The insider detail — the ItemList page itself doesn't repeat the full recipe/course data; it just orders and links. The detail pages do the heavy lifting. Get the wiring wrong and you get individual rich results but no carousel.

What it means for you — if you have a category of richly-marked pages and no carousel, check whether you've built the ItemList hub. That's usually the missing piece.

Watch this: carousel eligibility is the cheapest SERP real-estate upgrade going unused.
Clip and SeekToAction markup is the key chapters nobody implements

Google's video key-moments rely on either explicit Clip markup (manual start/end with names) or SeekToAction that tells Google your URL fragment pattern so it can auto-detect chapters. Most channels rely on YouTube's own chapters and never touch the on-page VideoObject extension.

The edge — for self-hosted or embedded video on your own domain, Clip markup is the only way to claim key-moments real estate in the SERP. Each Clip needs a startOffset, name, and a deep-linkable url.

What it means for you — if you publish tutorial or product video on your own pages, add Clip nodes to your VideoObject.
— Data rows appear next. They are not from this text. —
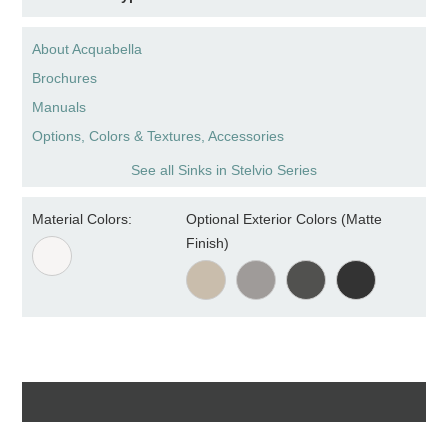
About Acquabella
Brochures
Manuals
Options, Colors & Textures, Accessories
See all Sinks in Stelvio Series
Material Colors:
Optional Exterior Colors (Matte
Finish)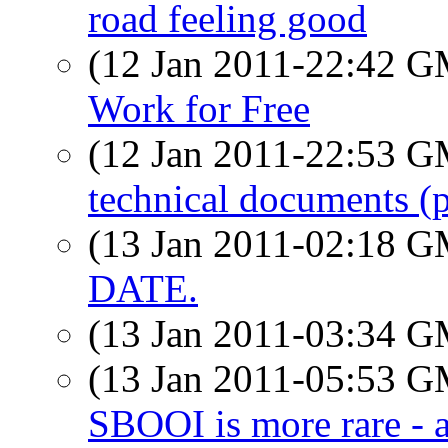
road feeling good
(12 Jan 2011-22:42 
Work for Free
(12 Jan 2011-22:53 
technical documents (p
(13 Jan 2011-02:18 
DATE.
(13 Jan 2011-03:34 
(13 Jan 2011-05:53 
SBOOI is more rare - 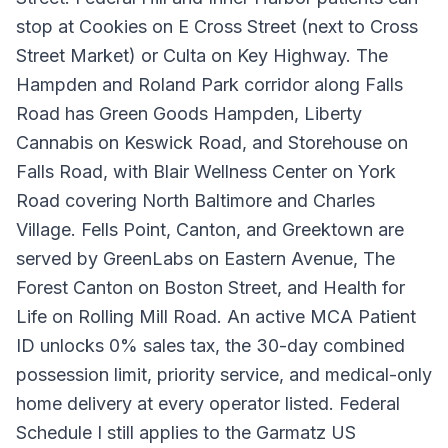
stop at Cookies on E Cross Street (next to Cross
Street Market) or Culta on Key Highway. The
Hampden and Roland Park corridor along Falls
Road has Green Goods Hampden, Liberty
Cannabis on Keswick Road, and Storehouse on
Falls Road, with Blair Wellness Center on York
Road covering North Baltimore and Charles
Village. Fells Point, Canton, and Greektown are
served by GreenLabs on Eastern Avenue, The
Forest Canton on Boston Street, and Health for
Life on Rolling Mill Road. An active MCA Patient
ID unlocks 0% sales tax, the 30-day combined
possession limit, priority service, and medical-only
home delivery at every operator listed. Federal
Schedule I still applies to the Garmatz US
You turn one blue link into a stack of jump-to-moment links.

Watch this: AI video summarizers read Clip names too — free chapter labels for the machines.
Your JSON-LD has a render budget — and bloated graphs blow it

Here's the unglamorous truth: Googlebot fetches your raw HTML for structured data before full render in many cases, but if your JSON-LD is injected client-side by a tag manager, it may miss the first pass entirely. As of this week, more crawl-diagnostics threads point to GTM-injected schema as the silent reason 'no items detected' shows up despite working markup in the browser.

The rule pros follow — render JSON-LD server-side, in the initial HTML, never via deferred JavaScript. If a tag manager is your only option, accept that it's a gamble on the rendered pass.
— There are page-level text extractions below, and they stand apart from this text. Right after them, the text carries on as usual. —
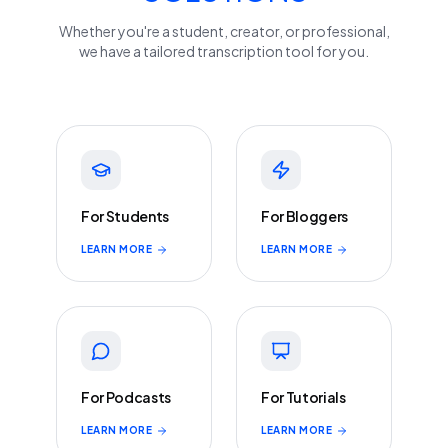
Whether you're a student, creator, or professional,
we have a tailored transcription tool for you.
For Students
For Bloggers
LEARN MORE
LEARN MORE
For Podcasts
For Tutorials
LEARN MORE
LEARN MORE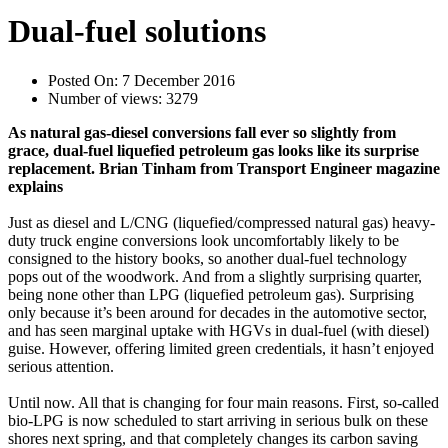
Dual-fuel solutions
Posted On:
7 December 2016
Number of views:
3279
As natural gas-diesel conversions fall ever so slightly from
grace, dual-fuel liquefied petroleum gas looks like its surprise
replacement. Brian Tinham from Transport Engineer magazine
explains
Just as diesel and L/CNG (liquefied/compressed natural gas) heavy-
duty truck engine conversions look uncomfortably likely to be
consigned to the history books, so another dual-fuel technology
pops out of the woodwork. And from a slightly surprising quarter,
being none other than LPG (liquefied petroleum gas). Surprising
only because it’s been around for decades in the automotive sector,
and has seen marginal uptake with HGVs in dual-fuel (with diesel)
guise. However, offering limited green credentials, it hasn’t enjoyed
serious attention.
Until now. All that is changing for four main reasons. First, so-called
bio-LPG is now scheduled to start arriving in serious bulk on these
shores next spring, and that completely changes its carbon saving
What it means for you — view-source (not inspect-element) your pages. If schema isn't in view-source, Google's first crawl can't see it, and AI crawlers that don't execute JS definitely can't.

Watch this: JS-injected schema is the most common invisible failure of 2026.
QAPage survived the FAQ purge — and it's the markup forums forgot

When Google gutted FAQPage rich results, it left QAPage alone — the type built for single-question pages where users post answers (forums, Q&A communities, support threads). It still earns rich results with upvote counts and accepted-answer badges via acceptedAnswer and suggestedAnswer.

The distinction that trips people — FAQPage is author-written Q&A; QAPage is user-generated single-question threads. Mislabel a forum thread as FAQPage and you get nothing; label it QAPage and you can still earn vote-count snippets.

What it means for you — if you run community, support, or UGC Q&A, you have a live rich-result type while everyone else mourns FAQs. Mark upvoteCount and the accepted answer.

Watch this: UGC Q&A is one of the last expanding rich-result surfaces in Google.